Missiology is an integrated field supported by a body of publications, including summary works, dictionaries and encyclopedias. It is developed through professional guilds, including the International Association for Mission Studies (IAMS), the American Society for Missiology (ASM), the Evangelical Missiological Society (EMS), the Southern African Missiological Society (SAMS), the Fellowship of Indian Missiologists (FOIM), and many others. Leading international journals with mission in the title are: Mission Studies (IAMS); International Review of Mission (World Council of Churches); Missiology (ASM); Missionalia (SAMS); Studia Missionalia (Gregorian University, Rome); and Social Sciences and Missions.

In addition to scholarly literature on mission and related topics, sources for missiology include the Bible and early church texts, church and mission histories, missionary biographies, mission statements of churches and other bodies, and mission reflection emerging from different regional contexts. Missiology methods include field work, using quantitative and qualitative methods, and mining datasets pertaining to religions and society. 

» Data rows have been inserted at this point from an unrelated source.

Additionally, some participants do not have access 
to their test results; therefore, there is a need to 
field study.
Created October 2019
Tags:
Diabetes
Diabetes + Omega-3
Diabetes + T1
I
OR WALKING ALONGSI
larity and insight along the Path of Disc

The primary users of missiology are church(es), other bodies that engage intentionally in mission(s)—such as missionary organizations, mission communities and Christian faith-based organisations (FBOs)—and individual mission practitioners. Much of the interest is around evangelism, church planting, Christian growth, missional structures and mission practices. For its users, missiology functions to guide planning, tactics, and strategy according to biblical values, theological understanding, historical precedent and analysis of contemporary issues, global trends, and local contexts. More broadly, missiology encourages discernment of the times and prophetic vision which undergird constructive plans for informed Christian engagement with the world of today and participation in the kingdom of God.

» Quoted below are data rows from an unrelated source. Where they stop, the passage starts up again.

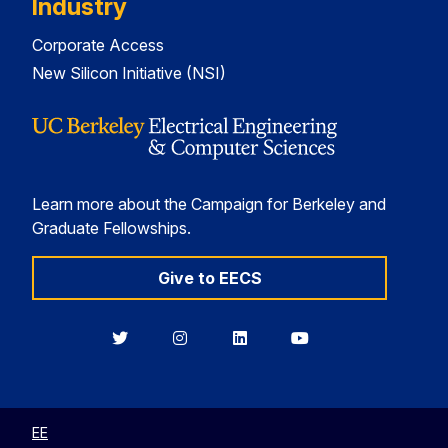
Industry
Corporate Access
New Silicon Initiative (NSI)
Learn more about the Campaign for Berkeley and
Graduate Fellowships.
Give to EECS
Berkeley
Berkeley
Berkeley
Berkeley
EECS
EECS
EECS
EECS
on
on
on
on
Twitter
Instagram
LinkedIn
YouTube
EE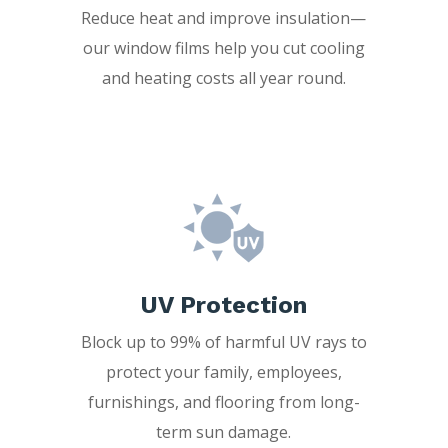
Reduce heat and improve insulation—
our window films help you cut cooling
and heating costs all year round.
UV Protection
Block up to 99% of harmful UV rays to
protect your family, employees,
furnishings, and flooring from long-
term sun damage.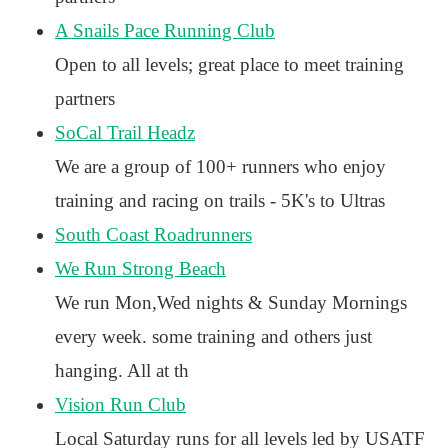
A Snails Pace Running Club
Open to all levels; great place to meet training
partners
SoCal Trail Headz
We are a group of 100+ runners who enjoy
training and racing on trails - 5K's to Ultras
South Coast Roadrunners
We Run Strong Beach
We run Mon,Wed nights & Sunday Mornings
every week. some training and others just
hanging. All at th
Vision Run Club
Local Saturday runs for all levels led by USATF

Mission research is also relevant to theologians and other academics, including scholars of religions, community and international development, languages and linguistics, cultural and social change, modernity and postmodernity, communication and networking, and colonial, postcolonial, global, regional and migration studies. Study of the history, motives, and operations of missions and missional churches is especially useful to policy makers in contexts of religious plurality, social need, and conflict.

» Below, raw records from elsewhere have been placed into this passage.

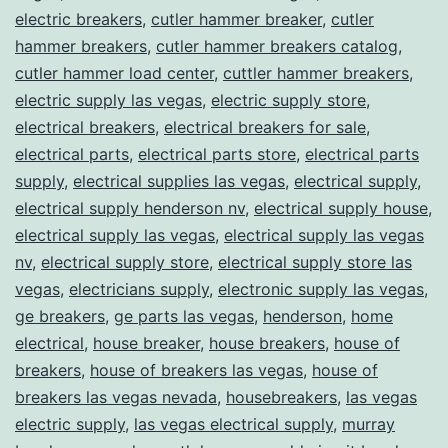
electric breakers
,
cutler hammer breaker
,
cutler
hammer breakers
,
cutler hammer breakers catalog
,
cutler hammer load center
,
cuttler hammer breakers
,
electric supply las vegas
,
electric supply store
,
electrical breakers
,
electrical breakers for sale
,
electrical parts
,
electrical parts store
,
electrical parts
supply
,
electrical supplies las vegas
,
electrical supply
,
electrical supply henderson nv
,
electrical supply house
,
electrical supply las vegas
,
electrical supply las vegas
nv
,
electrical supply store
,
electrical supply store las
vegas
,
electricians supply
,
electronic supply las vegas
,
ge breakers
,
ge parts las vegas
,
henderson
,
home
electrical
,
house breaker
,
house breakers
,
house of
breakers
,
house of breakers las vegas
,
house of
breakers las vegas nevada
,
housebreakers
,
las vegas
electric supply
,
las vegas electrical supply
,
murray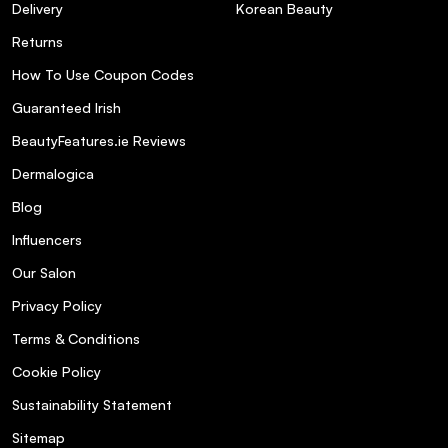
Delivery
Korean Beauty
Returns
How To Use Coupon Codes
Guaranteed Irish
BeautyFeatures.ie Reviews
Dermalogica
Blog
Influencers
Our Salon
Privacy Policy
Terms & Conditions
Cookie Policy
Sustainability Statement
Sitemap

Kirsteen Kim (PhD, University of Birmingham) is the editor of Mission Studies as well as professor of theology and world Christianity at Fuller Theological Seminary. She is a member of the Lausanne Theology Working Group and was previously vice moderator of the World Council of Churches Commission on World Mission and Evangelism, chairing the drafting group of the mission statement Together Towards Life. She was research coordinator for the Edinburgh 2010 project, drafted its Common Call, and edited the Regnum Edinburgh Centenary Series that emerged from it. She also edits the book series Theology and Mission in World Christianity  (Brill). Her research interests and networks include theology of mission, pneumatology, world Christianity, Korean studies, and development studies. Among her nearly 150 publications, Kim is the author of five monographs. The most recent, A History of Korean Christianity (Cambridge University Press, 2015) and Christianity as a World Religion (2nd ed., Bloomsbury, 2016), were written in collaboration with her husband, Sebastian C. H. Kim.